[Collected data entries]
↓

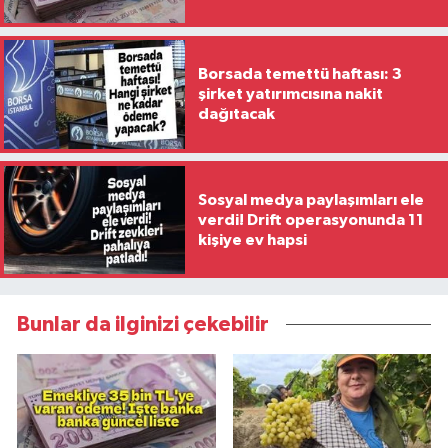
bin TL'ye ulaşıyor
Borsada temettü haftası: 3
şirket yatırımcısına nakit
dağıtacak
Sosyal medya paylaşımları ele
verdi! Drift operasyonunda 11
kişiye ev hapsi
Bunlar da ilginizi çekebilir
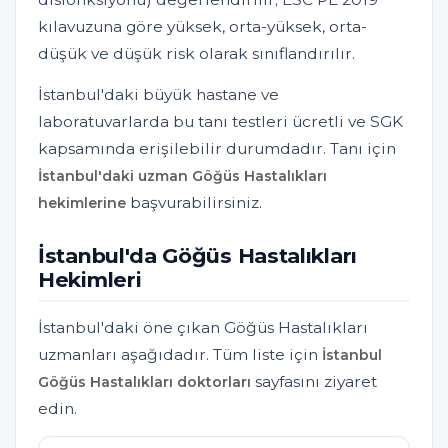
kılavuzuna göre yüksek, orta-yüksek, orta-
düşük ve düşük risk olarak sınıflandırılır.
İstanbul'daki büyük hastane ve
laboratuvarlarda bu tanı testleri ücretli ve SGK
kapsamında erişilebilir durumdadır. Tanı için
İstanbul'daki uzman Göğüs Hastalıkları
başvurabilirsiniz.
hekimlerine
İstanbul'da Göğüs Hastalıkları
Hekimleri
İstanbul'daki öne çıkan Göğüs Hastalıkları
uzmanları aşağıdadır. Tüm liste için
İstanbul
sayfasını ziyaret
Göğüs Hastalıkları doktorları
edin.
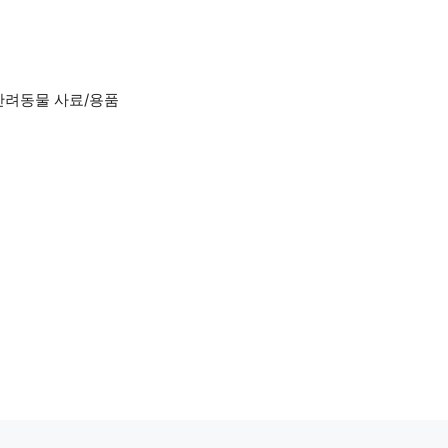
반려동물 사료/용품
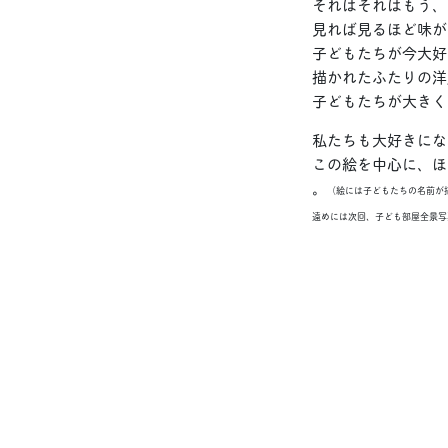
それはそれはもう、
見れば見るほど味が
子どもたちが今大好
描かれたふたりの洋服の
子どもたちが大きく
私たちも大好きにな
この絵を中心に、ほ
。
（絵には子どもたちの名前が
遠めには次回、子ども部屋全景写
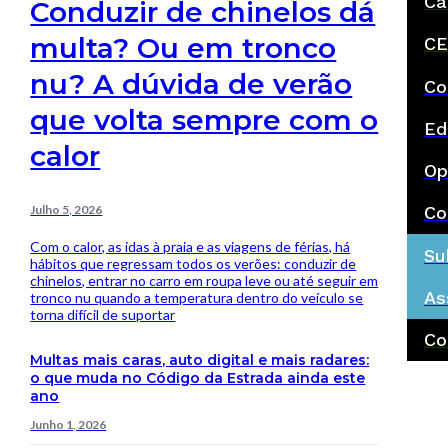
Ca
Conduzir de chinelos dá
multa? Ou em tronco
CE
nu? A dúvida de verão
Co
que volta sempre com o
Ed
calor
Op
Julho 5, 2026
Co
Com o calor, as idas à praia e as viagens de férias, há
Su
hábitos que regressam todos os verões: conduzir de
chinelos, entrar no carro em roupa leve ou até seguir em
As
tronco nu quando a temperatura dentro do veículo se
torna difícil de suportar
Co
Multas mais caras, auto digital e mais radares:
o que muda no Código da Estrada ainda este
ano
Junho 1, 2026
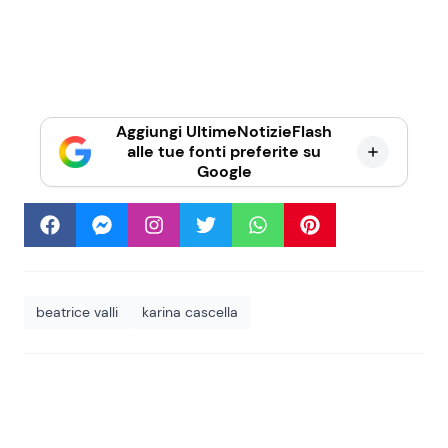
Aggiungi UltimeNotizieFlash
alle tue fonti preferite su
Google
beatrice valli
karina cascella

↑

Reply with nothing but the number of lines in the data above that contain "Göğüs".

> Task output
4